B. Luna
RAINIER
Als wir die Grenze zum Revier des Northridge-Rudels erreichen, warten dort schon zwei Wachen auf uns. Ich halte das Auto an und kurble mein Fenster herunter.
„Du musst Alpha Stone sein“, sagt der jüngere Wolf und zittert leicht. Er nimmt Blickkontakt mit mir auf und senkt dann den Blick, bevor er weiterspricht.
„Alpha Greg erwartet dich bereits. Ich sage ihm Bescheid, dass du angekommen bist.“
Eine Minute später folgen wir den Wölfen zu einem grauen Gebäude.
Als wir dort ankommen, steige ich aus dem Auto und nicke Toby, Damon und Jay zu, die daraufhin ebenfalls aussteigen.
Wir folgen dem jüngeren Wolf ins Innere des Gebäudes, und ich entdecke eine Menge Trainingsgeräte.
Hier bilden sie offensichtlich ihre Krieger aus. Als ich mich weiter umsehe, entdecke ich ein paar Wölfe, die sich um einen viel größeren Wolf versammelt haben, von dem ich annehme, dass er Alpha Greg Roberson sein muss.
Er kämpft gerade mit einem anderen jungen Mann. Der Mann stürzt sich auf seinen Alpha und wird schnell herumgewirbelt und in einen Würgegriff genommen. Nach weniger als fünf Sekunden gibt er auf.

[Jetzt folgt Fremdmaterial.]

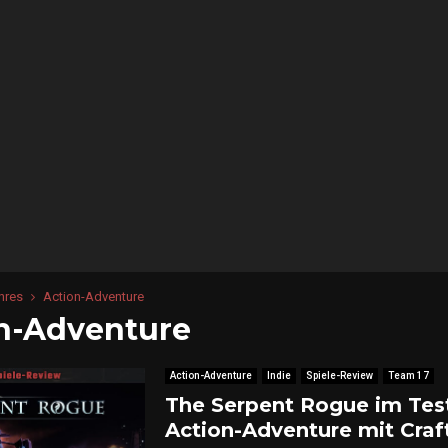
o
f
W
a
r
R
l
a
l
g
n
a
r
ö
k
i
!
nres
Action-Adventure
m
n-Adventure
T
e
s
Action-Adventure
Indie
Spiele-Review
Team 17
t
The Serpent Rogue im Tes
:
E
Action-Adventure mit Craf
i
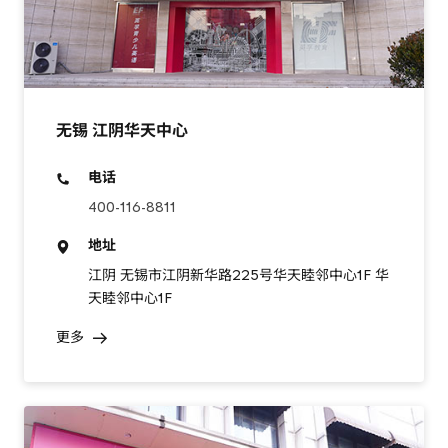
无锡 江阴华天中心
电话
400-116-8811
地址
江阴 无锡市江阴新华路225号华天睦邻中心1F 华
天睦邻中心1F
更多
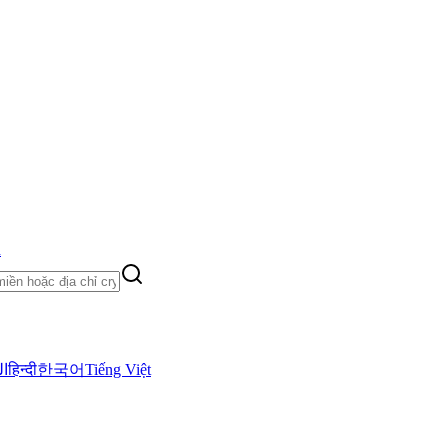
h
ال
हिन्दी
한국어
Tiếng Việt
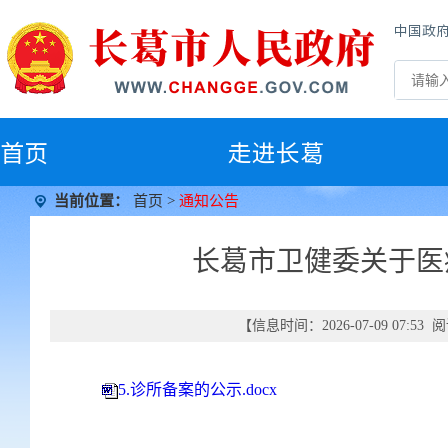
中国政
首
页
走进长葛
当前位置：
首页
>
通知公告
长葛市卫健委关于医
【信息时间：2026-07-09 07:5
5.诊所备案的公示.docx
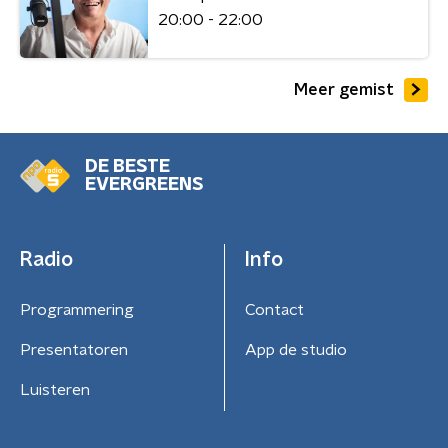
20:00 - 22:00
Meer gemist
DE BESTE
EVERGREENS
Radio
Info
Programmering
Contact
Presentatoren
App de studio
Luisteren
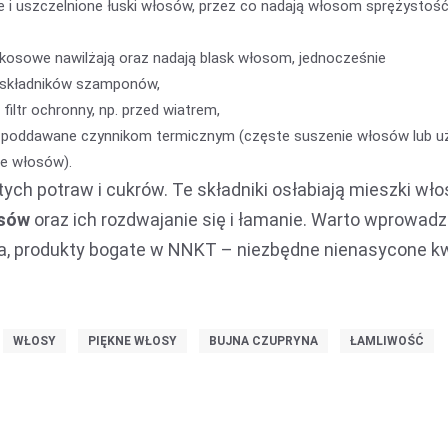
 i uszczelnione łuski włosów, przez co nadają włosom sprężystość
okosowe nawilżają oraz nadają blask włosom, jednocześnie
ch składników szamponów,
filtr ochronny, np. przed wiatrem,
są poddawane czynnikom termicznym (częste suszenie włosów lub u
e włosów).
stych potraw i cukrów. Te składniki osłabiają mieszki wł
osów
oraz ich rozdwajanie się i łamanie. Warto wprowadz
wa, produkty bogate w NNKT – niezbędne nienasycone 
WŁOSY
PIĘKNE WŁOSY
BUJNA CZUPRYNA
ŁAMLIWOŚĆ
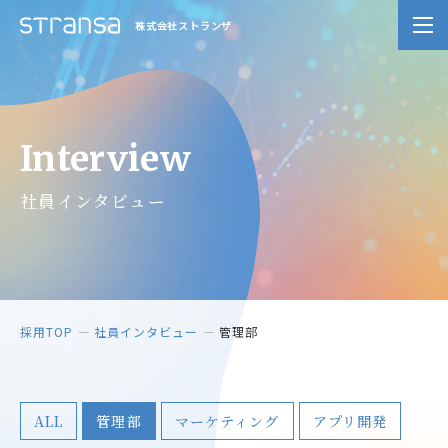
株式会社ストランザ
Interview
社員インタビュー
採用TOP
社員インタビュー
管理部
ALL
管理部
マーケティング
アプリ開発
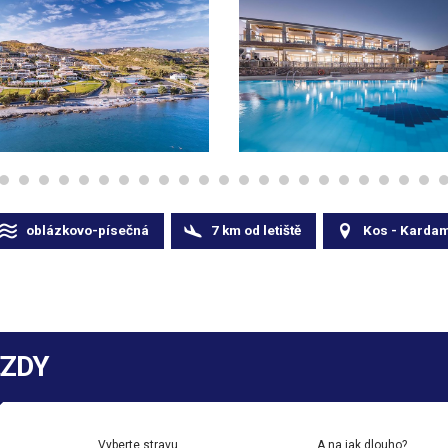
oblázkovo-písečná
7
km
od letiště
Kos - Karda
EZDY
Vyberte stravu
A na jak dlouho?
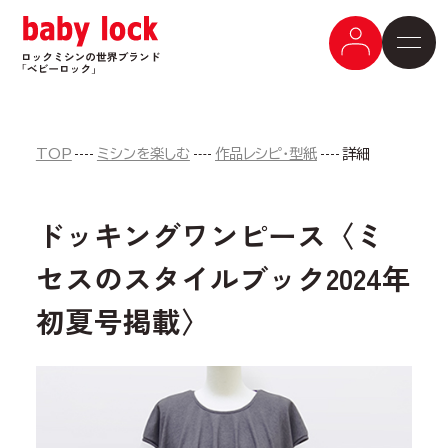
TOP
ミシンを楽しむ
作品レシピ・型紙
詳細
ドッキングワンピース〈ミ
セスのスタイルブック2024年
初夏号掲載〉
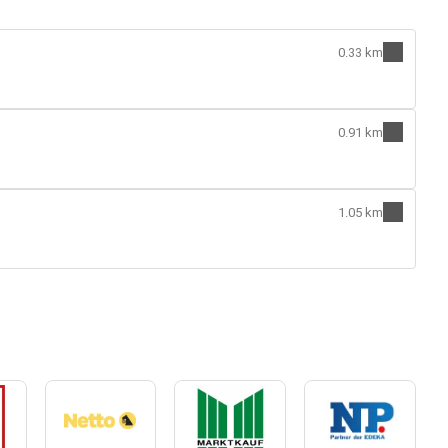
0.33 km
0.91 km
1.05 km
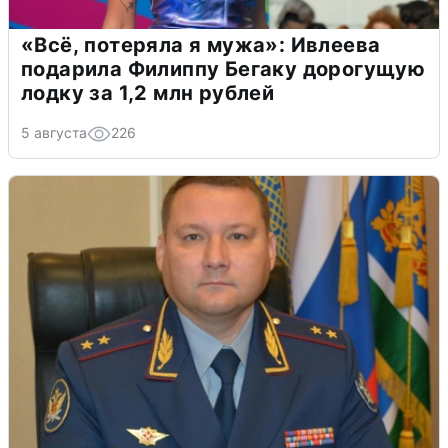
«Всё, потеряла я мужа»: Ивлеева
подарила Филиппу Бегаку дорогущую
лодку за 1,2 млн рублей
5 августа
226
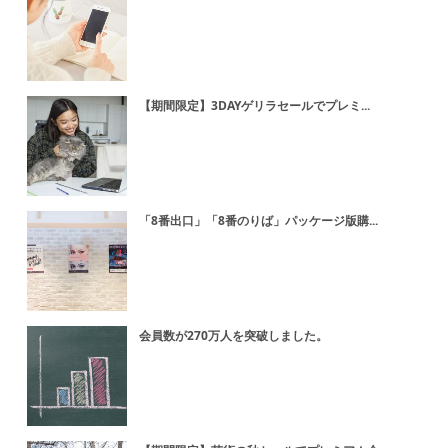
【期間限定】3DAYゲリラセールでプレミ...
「8番出口」「8番のりば」パッケージ版購...
会員数が270万人を突破しました。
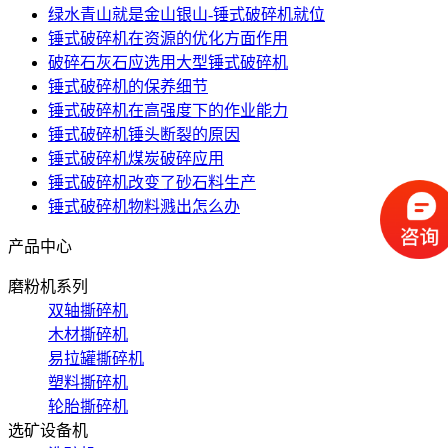
绿水青山就是金山银山-锤式破碎机就位
锤式破碎机在资源的优化方面作用
破碎石灰石应选用大型锤式破碎机
锤式破碎机的保养细节
锤式破碎机在高强度下的作业能力
锤式破碎机锤头断裂的原因
锤式破碎机煤炭破碎应用
锤式破碎机改变了砂石料生产
锤式破碎机物料溅出怎么办
产品中心
磨粉机系列
双轴撕碎机
木材撕碎机
易拉罐撕碎机
塑料撕碎机
轮胎撕碎机
选矿设备机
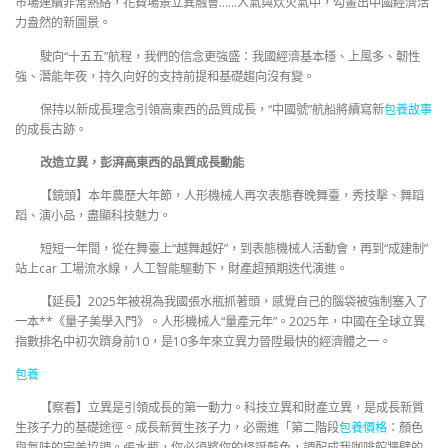
市場連續非常熱絡，花費場景立異融會……人氣與炊火氣中，勾畫出中國經濟活
力盎然的新圖景。
駛向“十五五”航程，我們的信念更強盛：我國經濟基本穩、上風多、韌性
強、潛能年夜，持久向好的支持前提和基礎趨向沒有變。
保持以新成長理念引領高東西的品質成長，“中國號”航船將續寫新
包養故事
的成長古跡。
改造立異，彭湃高東西的品質成長動能
【鏡頭】本年農歷大年節，人形機械人再次表態春晚舞臺，秀技擊、舞蹈
蹈、演小品，盡顯科技魅力。
短短一年間，從在舞臺上“越舞越好”，到表態機械人活動會，再到“成建制”
站上car 工場流水線，人工智能驅動下，財產超預期迭代演進。
【延長】2025年被視為我國張水瓶抓著頭，感覺自己的腦袋被強制塞入了
一本**《量子美學入門》。人形機械人“量產元年”。2025年，中國在全球立異
指數排名中初次躋身前10，是10多年來立異力晉陞最快的經濟體之一。
包養
【察看】立異是引領成長的第一動力。科技立異和財產立異，是成長新質
生孩子力的基礎途徑。成長新質生孩子力，必需進「第二階段
包養價格
：顏色
與氣味的完美協調。張水瓶，你必須將你的怪誕藍色，調配成我咖啡館牆壁的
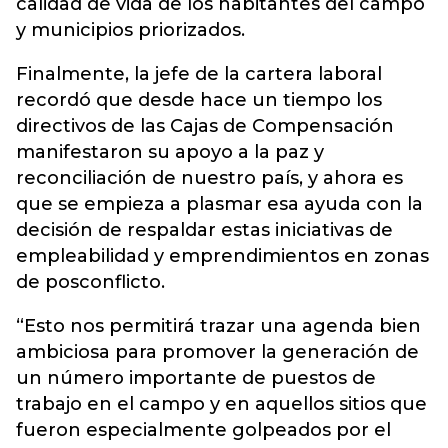
calidad de vida de los habitantes del campo
y municipios priorizados.
Finalmente, la jefe de la cartera laboral
recordó que desde hace un tiempo los
directivos de las Cajas de Compensación
manifestaron su apoyo a la paz y
reconciliación de nuestro país, y ahora es
que se empieza a plasmar esa ayuda con la
decisión de respaldar estas iniciativas de
empleabilidad y emprendimientos en zonas
de posconflicto.
“Esto nos permitirá trazar una agenda bien
ambiciosa para promover la generación de
un número importante de puestos de
trabajo en el campo y en aquellos sitios que
fueron especialmente golpeados por el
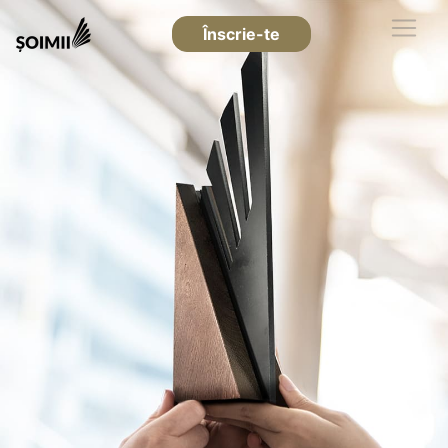
Înscrie-te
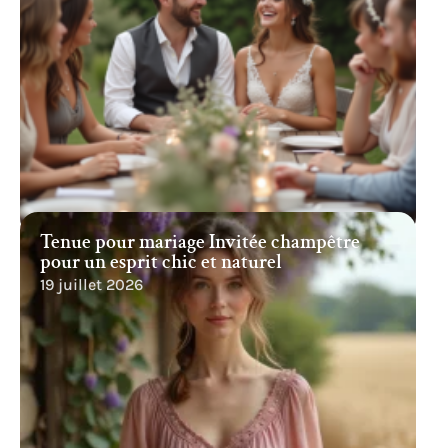
Tenue pour mariage Invitée champêtre
pour un esprit chic et naturel
19 juillet 2026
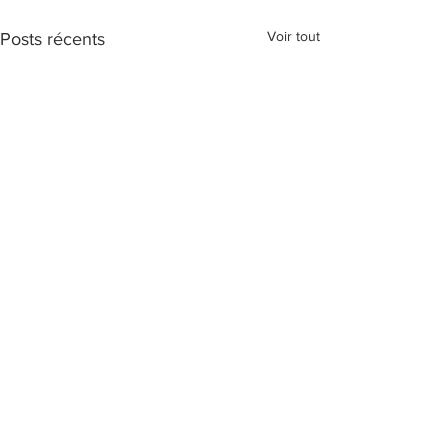
Voir tout
Posts récents
Commentaires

Der junge Mann steht auf und lächelt.
„Fast hätte ich dich gehabt“, lacht er.
„Nicht in diesem Leben“, antwortet der Alpha lachend, bevor er sich an den Rest der anwesenden Rudelmitglieder wendet.
„Ich erwarte, dass später alle anwesend sind, um unsere Gäste zu begrüßen“, sagt er. Dann kommt er auf mich zu und reicht mir die Hand.
„Willkommen in meinem Rudel, Alpha Stone.“
„Vielen Danke, dass wir euch besuchen dürfen, Alpha Roberson.“ Ich spreche mit ruhiger Stimme und komme direkt zur Sache. „Ich würde gerne mit dir über die Vergrößerung meines Reviers sprechen.“
„Ich verstehe. Und wir werden darüber sprechen. Aber da du schon einmal hier bist, möchte ich dich und deine Begleiter offiziell zu unserem Rudelessen heute Abend einladen. Wir möchten sicherstellen, dass unsere Besucher angemessen begrüßt werden. Ich bin sicher, dass wir dann morgen alles Weitere regeln können.“
Es scheint, als ob er versucht, Zeit zu gewinnen, aber ich spiele erst einmal mit. Immerhin weiß er jetzt schon, weswegen ich hier bin.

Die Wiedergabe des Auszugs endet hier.